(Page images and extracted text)
[Start of section]

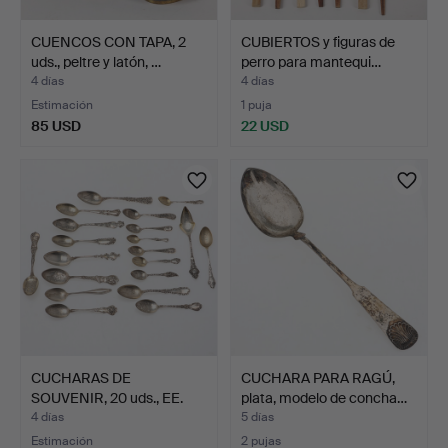
CUENCOS CON TAPA, 2
CUBIERTOS y figuras de
uds., peltre y latón, …
perro para mantequi…
4 días
4 días
Estimación
1 puja
85 USD
22 USD
CUCHARAS DE
CUCHARA PARA RAGÚ,
SOUVENIR, 20 uds., EE.
plata, modelo de concha…
UU., ma…
4 días
5 días
Estimación
2 pujas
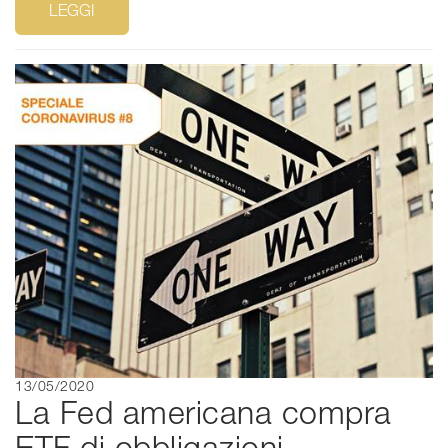
LEGGI
13/05/2020
La Fed americana compra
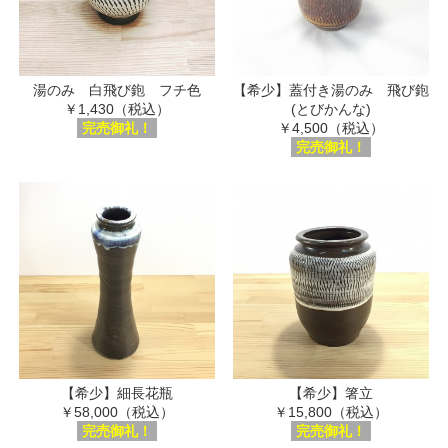
湯のみ 白飛び鉋 フチ色
【希少】蓋付き湯のみ 飛び鉋
￥1,430（税込）
(とびかんな)
完売御礼！
￥4,500（税込）
完売御礼！
【希少】細長花瓶
【希少】箸立
￥58,000（税込）
￥15,800（税込）
完売御礼！
完売御礼！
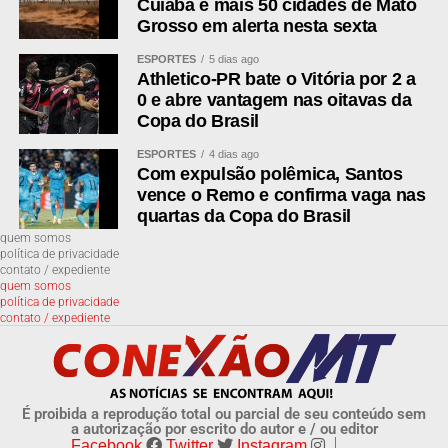
Cuiabá e mais 50 cidades de Mato
Grosso em alerta nesta sexta
Já o eclipse solar exige filtro certificado pela norma ISO
ESPORTES
5 dias ago
12312-2 ou máscara de solda com vidro número 14.
Athletico-PR bate o Vitória por 2 a
Óculos escuros comuns, chapas de raio X, filmes
0 e abre vantagem nas oitavas da
fotográficos, vidros escurecidos e telas de celular não
Copa do Brasil
protegem a retina. A exposição direta sem filtro adequado
ESPORTES
4 dias ago
pode causar lesão permanente na visão.
Com expulsão polêmica, Santos
vence o Remo e confirma vaga nas
Quem quiser acompanhar o eclipse solar de longe
quartas da Copa do Brasil
encontra transmissões ao vivo. A Agência Espacial
quem somos
política de privacidade
Europeia exibe o fenômeno em seu canal no YouTube, e
contato / expediente
o Observatório Nacional também transmite os dois
quem somos
política de privacidade
eventos gratuitamente pela mesma plataforma.
contato / expediente
WhatsApp
É proibida a reprodução total ou parcial de seu conteúdo sem
Facebook
a autorização por escrito do autor e / ou editor
Facebook
Twitter
Instagram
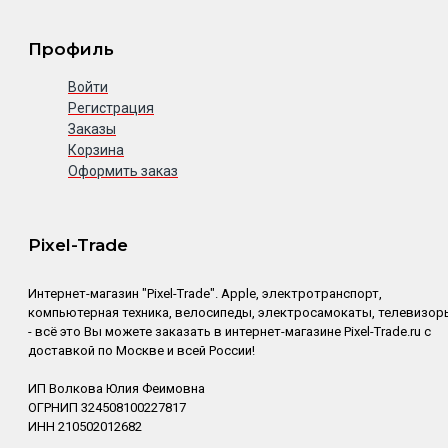
Профиль
Войти
Регистрация
Заказы
Корзина
Оформить заказ
Pixel-Trade
Интернет-магазин "Pixel-Trade". Apple, электротранспорт,
компьютерная техника, велосипеды, электросамокаты, телевизор
- всё это Вы можете заказать в интернет-магазине Pixel-Trade.ru с
доставкой по Москве и всей России!
ИП Волкова Юлия Феимовна
ОГРНИП 324508100227817
ИНН 210502012682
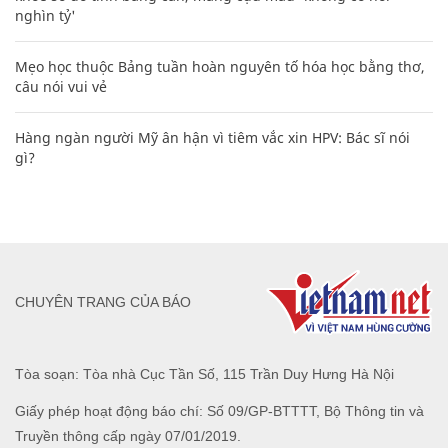
nghìn tỷ'
Mẹo học thuộc Bảng tuần hoàn nguyên tố hóa học bằng thơ,
câu nói vui vẻ
Hàng ngàn người Mỹ ân hận vì tiêm vắc xin HPV: Bác sĩ nói
gì?
CHUYÊN TRANG CỦA BÁO
Tòa soạn: Tòa nhà Cục Tần Số, 115 Trần Duy Hưng Hà Nội
Giấy phép hoạt động báo chí: Số 09/GP-BTTTT, Bộ Thông tin và
Truyền thông cấp ngày 07/01/2019.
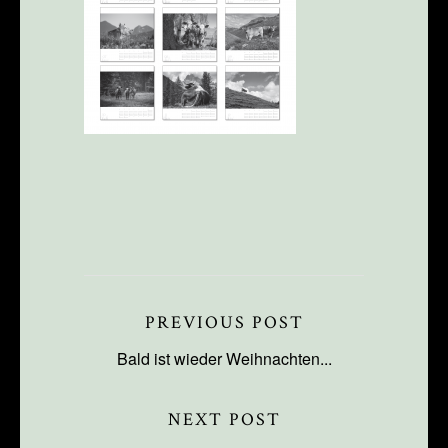
PREVIOUS POST
Bald ist wieder Weihnachten...
NEXT POST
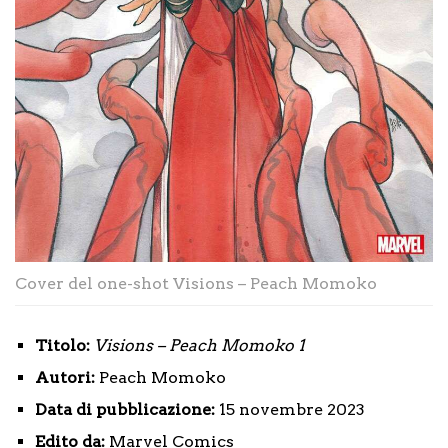
Cover del one-shot Visions – Peach Momoko
Titolo:
Visions – Peach Momoko 1
Autori:
Peach Momoko
Data di pubblicazione:
15 novembre 2023
Edito da:
Marvel Comics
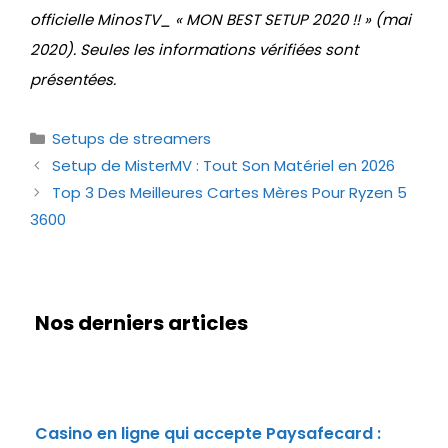
officielle MinosTV_ « MON BEST SETUP 2020 !! » (mai
2020). Seules les informations vérifiées sont
présentées.
Catégories
Setups de streamers
Setup de MisterMV : Tout Son Matériel en 2026
Top 3 Des Meilleures Cartes Mères Pour Ryzen 5
3600
Nos derniers articles
Casino en ligne qui accepte Paysafecard :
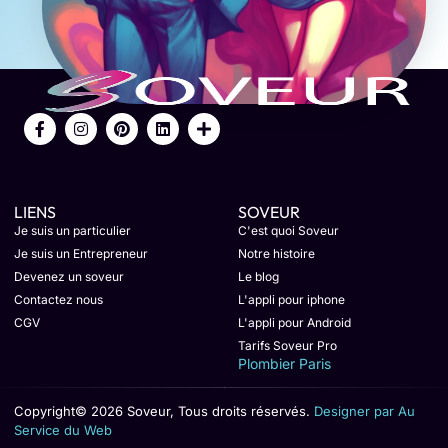
LIENS
SOVEUR
Je suis un particulier
C'est quoi Soveur
Je suis un Entrepreneur
Notre histoire
Devenez un soveur
Le blog
Contactez nous
L'appli pour iphone
CGV
L'appli pour Android
Tarifs Soveur Pro
Plombier Paris
Copyright© 2026 Soveur, Tous droits réservés.
Designer par Au
Service du Web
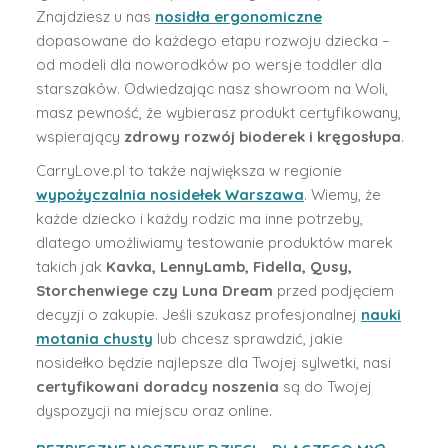
Znajdziesz u nas
nosidła ergonomiczne
dopasowane do każdego etapu rozwoju dziecka –
od modeli dla noworodków po wersje toddler dla
starszaków. Odwiedzając nasz showroom na Woli,
masz pewność, że wybierasz produkt certyfikowany,
wspierający
zdrowy rozwój bioderek i kręgosłupa
.
CarryLove.pl to także największa w regionie
wypożyczalnia nosidełek Warszawa
. Wiemy, że
każde dziecko i każdy rodzic ma inne potrzeby,
dlatego umożliwiamy testowanie produktów marek
takich jak
Kavka, LennyLamb, Fidella, Qusy,
Storchenwiege czy Luna Dream
przed podjęciem
decyzji o zakupie. Jeśli szukasz profesjonalnej
nauki
motania chusty
lub chcesz sprawdzić, jakie
nosidełko będzie najlepsze dla Twojej sylwetki, nasi
certyfikowani doradcy noszenia
są do Twojej
dyspozycji na miejscu oraz online.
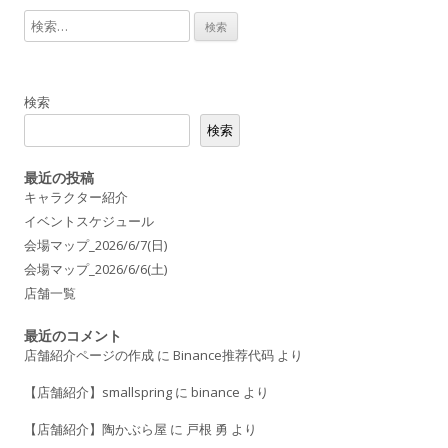
検
索
:
検索
検索
最近の投稿
キャラクター紹介
イベントスケジュール
会場マップ_2026/6/7(日)
会場マップ_2026/6/6(土)
店舗一覧
最近のコメント
店舗紹介ページの作成
に
Binance推荐代码
より
【店舗紹介】smallspring
に
binance
より
【店舗紹介】陶かぶら屋
に
戸根 勇
より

[End of section]

## Directions
The records must be copied with no word altered, and without their pictures.

## Written response
CUENCOS CON TAPA, 2
CUBIERTOS y figuras de
uds., peltre y latón, …
perro para mantequi…
4 días
4 días
Estimación
1 puja
85 USD
22 USD
CUCHARAS DE
CUCHARA PARA RAGÚ,
SOUVENIR, 20 uds., EE.
plata, modelo de concha…
UU., ma…
4 días
5 días
Estimación
2 pujas
LEGGI
13/05/2020
La Fed americana compra
湯のみ 白飛び鉋 フチ色
【希少】蓋付き湯のみ 飛び鉋
￥1,430（税込）
(とびかんな)
完売御礼！
￥4,500（税込）
完売御礼！
【希少】細長花瓶
【希少】箸立
￥58,000（税込）
￥15,800（税込）
完売御礼！
完売御礼！
Cuiabá e mais 50 cidades de Mato
Grosso em alerta nesta sexta
Já o eclipse solar exige filtro certificado pela norma ISO
ESPORTES
5 dias ago
12312-2 ou máscara de solda com vidro número 14.
Athletico-PR bate o Vitória por 2 a
Óculos escuros comuns, chapas de raio X, filmes
0 e abre vantagem nas oitavas da
fotográficos, vidros escurecidos e telas de celular não
Copa do Brasil
protegem a retina. A exposição direta sem filtro adequado
ESPORTES
4 dias ago
pode causar lesão permanente na visão.
Com expulsão polêmica, Santos
vence o Remo e confirma vaga nas
Quem quiser acompanhar o eclipse solar de longe
quartas da Copa do Brasil
encontra transmissões ao vivo. A Agência Espacial
quem somos
política de privacidade
Europeia exibe o fenômeno em seu canal no YouTube, e
contato / expediente
o Observatório Nacional também transmite os dois
quem somos
política de privacidade
eventos gratuitamente pela mesma plataforma.
contato / expediente
WhatsApp
É proibida a reprodução total ou parcial de seu conteúdo sem
Facebook
a autorização por escrito do autor e / ou editor
Facebook
Twitter
Instagram
Профиль
Войти
Регистрация
Заказы
Корзина
Оформить заказ
Pixel-Trade
Интернет-магазин "Pixel-Trade". Apple, электротранспорт,
компьютерная техника, велосипеды, электросамокаты, телевизор
- всё это Вы можете заказать в интернет-магазине Pixel-Trade.ru с
доставкой по Москве и всей России!
ИП Волкова Юлия Феимовна
ОГРНИП 324508100227817
ИНН 210502012682
nghìn tỷ'
Mẹo học thuộc Bảng tuần hoàn nguyên tố hóa học bằng thơ,
câu nói vui vẻ
Hàng ngàn người Mỹ ân hận vì tiêm vắc xin HPV: Bác sĩ nói
gì?
CHUYÊN TRANG CỦA BÁO
Tòa soạn: Tòa nhà Cục Tần Số, 115 Trần Duy Hưng Hà Nội
Giấy phép hoạt động báo chí: Số 09/GP-BTTTT, Bộ Thông tin và
Truyền thông cấp ngày 07/01/2019.
PREVIOUS POST
Bald ist wieder Weihnachten...
NEXT POST
Cover del one-shot Visions – Peach Momoko
Titolo:
Visions – Peach Momoko 1
Autori:
Peach Momoko
Data di pubblicazione:
15 novembre 2023
Edito da:
Marvel Comics
officielle MinosTV_ « MON BEST SETUP 2020 !! » (mai
2020). Seules les informations vérifiées sont
présentées.
Catégories
Setups de streamers
Setup de MisterMV : Tout Son Matériel en 2026
Top 3 Des Meilleures Cartes Mères Pour Ryzen 5
3600
Nos derniers articles
Casino en ligne qui accepte Paysafecard :
LIENS
SOVEUR
Je suis un particulier
C'est quoi Soveur
Je suis un Entrepreneur
Notre histoire
Devenez un soveur
Le blog
Contactez nous
L'appli pour iphone
CGV
L'appli pour Android
Tarifs Soveur Pro
Plombier Paris
Copyright© 2026 Soveur, Tous droits réservés.
Designer par Au
Service du Web
Znajdziesz u nas
nosidła ergonomiczne
dopasowane do każdego etapu rozwoju dziecka –
od modeli dla noworodków po wersje toddler dla
starszaków. Odwiedzając nasz showroom na Woli,
masz pewność, że wybierasz produkt certyfikowany,
wspierający
zdrowy rozwój bioderek i kręgosłupa
.
CarryLove.pl to także największa w regionie
wypożyczalnia nosidełek Warszawa
. Wiemy, że
każde dziecko i każdy rodzic ma inne potrzeby,
dlatego umożliwiamy testowanie produktów marek
takich jak
Kavka, LennyLamb, Fidella, Qusy,
Storchenwiege czy Luna Dream
przed podjęciem
decyzji o zakupie. Jeśli szukasz profesjonalnej
nauki
motania chusty
lub chcesz sprawdzić, jakie
nosidełko będzie najlepsze dla Twojej sylwetki, nasi
certyfikowani doradcy noszenia
są do Twojej
dyspozycji na miejscu oraz online.
検
索
:
検索
検索
最近の投稿
キャラクター紹介
イベントスケジュール
会場マップ_2026/6/7(日)
会場マップ_2026/6/6(土)
店舗一覧
最近のコメント
店舗紹介ページの作成
に
Binance推荐代码
より
【店舗紹介】smallspring
に
binance
より
【店舗紹介】陶かぶら屋
に
戸根 勇
より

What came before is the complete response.